An Obama-type plan would also face the problem of healthy people who decide to take their chances or don’t sign up until they develop medical problems, thereby raising premiums for everyone else. Mr. Obama, contradicting his earlier assertions that affordability is the only bar to coverage, is now talking about penalizing those who delay signing up — but it’s not clear how this would work.

So the Obama plan would leave more people uninsured than the Clinton plan. How big is the difference?

To answer this question you need to make a detailed analysis of health care decisions. That’s what Jonathan Gruber of M.I.T., one of America’s leading health care economists, does in a new paper.

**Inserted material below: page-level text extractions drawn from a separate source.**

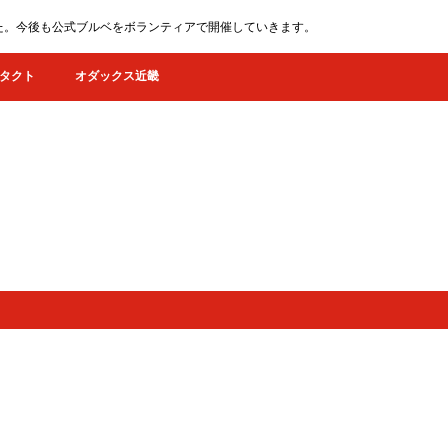
ました。今後も公式ブルベをボランティアで開催していきます。
タクト
オダックス近畿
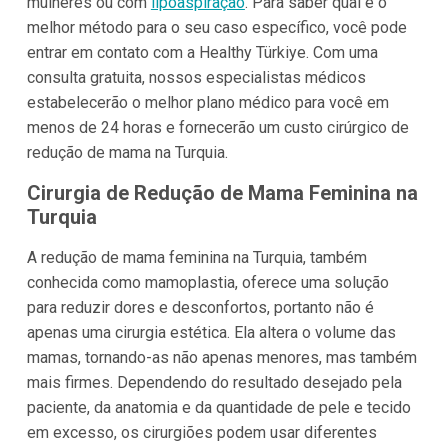
mulheres ou com
lipoaspiração
. Para saber qual é o
melhor método para o seu caso específico, você pode
entrar em contato com a Healthy Türkiye. Com uma
consulta gratuita, nossos especialistas médicos
estabelecerão o melhor plano médico para você em
menos de 24 horas e fornecerão um custo cirúrgico de
redução de mama na Turquia.
Cirurgia de Redução de Mama Feminina na
Turquia
A redução de mama feminina na Turquia, também
conhecida como mamoplastia, oferece uma solução
para reduzir dores e desconfortos, portanto não é
apenas uma cirurgia estética. Ela altera o volume das
mamas, tornando-as não apenas menores, mas também
mais firmes. Dependendo do resultado desejado pela
paciente, da anatomia e da quantidade de pele e tecido
em excesso, os cirurgiões podem usar diferentes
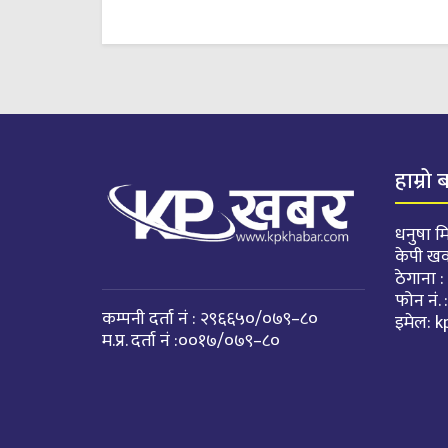
हाम्रो 
धनुषा मि
केपी ख
ठेगाना 
फोन नं
कम्पनी दर्ता नं : २९६६५०/०७९–८०
इमेल:
k
म.प्र. दर्ता नं :००१७/०७९–८०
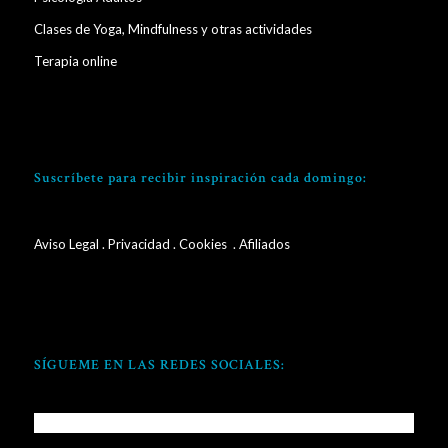
Clases de Yoga, Mindfulness y otras actividades
Terapia online
Suscríbete para recibir inspiración cada domingo:
Aviso Legal
.
Privacidad
.
Cookies
. Afiliados
SÍGUEME EN LAS REDES SOCIALES:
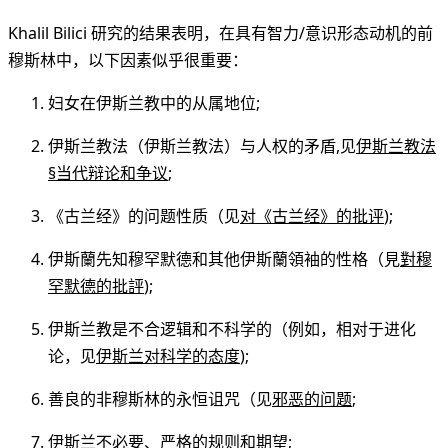
Khalil Bilici 研究的结果表明，在具有智力/意识形态动机的前
穆斯林中，以下因素似乎很重要：
妇女在伊斯兰教中的从属地位;
伊斯兰教法（伊斯兰教法）与人权的矛盾,见
伊斯兰教法
§当代辩论和争议
;
《古兰经》的问题性质（见
对《古兰经》的批评
);
伊斯蘭先知穆罕默德和其他伊斯蘭領袖的性格（見
對穆
罕默德的批評
);
伊斯兰教是不合逻辑和不科学的（例如，相对于进化
论，见
伊斯兰对科学的态度
);
善良的非穆斯林的永恒诅咒（见
邪恶的问题
;
伊斯兰不必要、严格的规则和期望;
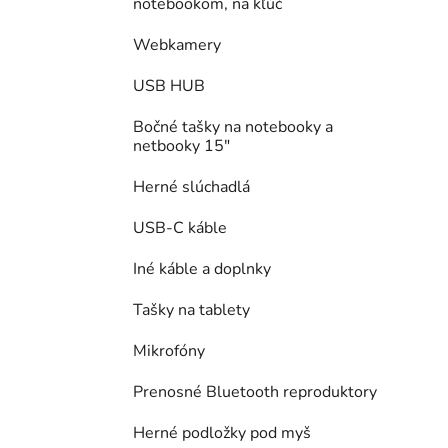
notebookom, na kľúč
Webkamery
USB HUB
Bočné tašky na notebooky a
netbooky 15"
Herné slúchadlá
USB-C káble
Iné káble a doplnky
Tašky na tablety
Mikrofóny
Prenosné Bluetooth reproduktory
Herné podložky pod myš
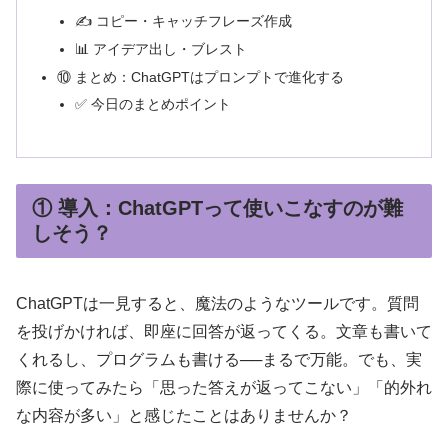
✍️ コピー・キャッチフレーズ作成
📊 アイデア出し・ブレスト
⑩ まとめ：ChatGPTはプロンプトで進化する
✅ 今日のまとめポイント
① 導入：ChatGPTって使いこなすのが難
しそう？
ChatGPTは一見すると、魔法のようなツールです。質問
を投げかければ、即座に回答が返ってくる。文章も書いて
くれるし、プログラムも書ける──まるで万能。でも、実
際に使ってみたら「思った答えが返ってこない」「的外れ
な内容が多い」と感じたことはありませんか？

Mr. Gruber finds that a plan without mandates, broadly resembling the Obama plan, would cover 23 million of those currently uninsured, at a taxpayer cost of $102 billion per year. An otherwise identical plan with mandates would cover 45 million of the uninsured — essentially everyone — at a taxpayer cost of $124 billion. Over all, the Obama-type plan would cost $4,400 per newly insured person, the Clinton-type plan only $2,700.

That doesn’t look like a trivial difference to me. One plan achieves more or less universal coverage; the other, although it costs more than 80 percent as much, covers only about half of those currently uninsured.

As with any economic analysis, Mr. Gruber’s results are only as good as his model. But they’re consistent with the results of other analyses, such as a 2003 study, commissioned by the Robert Wood Johnson Foundation, that compared health reform plans and found that mandates made a big difference both to success in covering the uninsured and to cost-effectiveness.

And that’s why many health care experts like Mr. Gruber strongly support mandates.

Now, some might argue that none of this matters, because the legislation presidents actually manage to get enacted often bears little resemblance to their campaign proposals. And there is, indeed, no guarantee that Mrs. Clinton would, if elected, be able to pass anything like her current health care plan.

But while it’s easy to see how the Clinton plan could end up being eviscerated, it’s hard to see how the hole in the Obama plan can be repaired. Why? Because Mr. Obama’s campaigning on the health care issue has sabotaged his own prospects.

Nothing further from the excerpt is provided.